*WORK ORDER*: Look through the material beneath and copy each line with the word "pattern".

..........

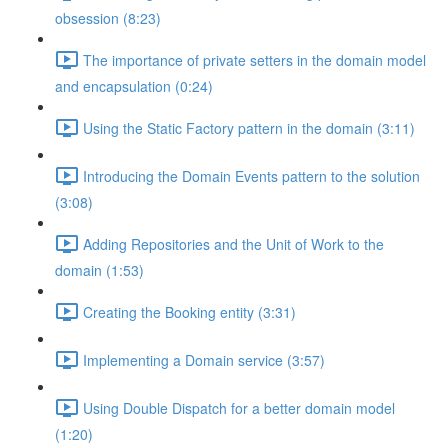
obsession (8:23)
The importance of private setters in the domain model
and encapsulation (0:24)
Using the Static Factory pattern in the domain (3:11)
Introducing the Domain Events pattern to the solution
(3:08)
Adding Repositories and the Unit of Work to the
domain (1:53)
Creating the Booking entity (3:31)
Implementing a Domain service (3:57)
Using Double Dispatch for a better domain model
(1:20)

..........

*EXPECTED OUTPUT*:
Using the Static Factory pattern in the domain (3:11)
Introducing the Domain Events pattern to the solution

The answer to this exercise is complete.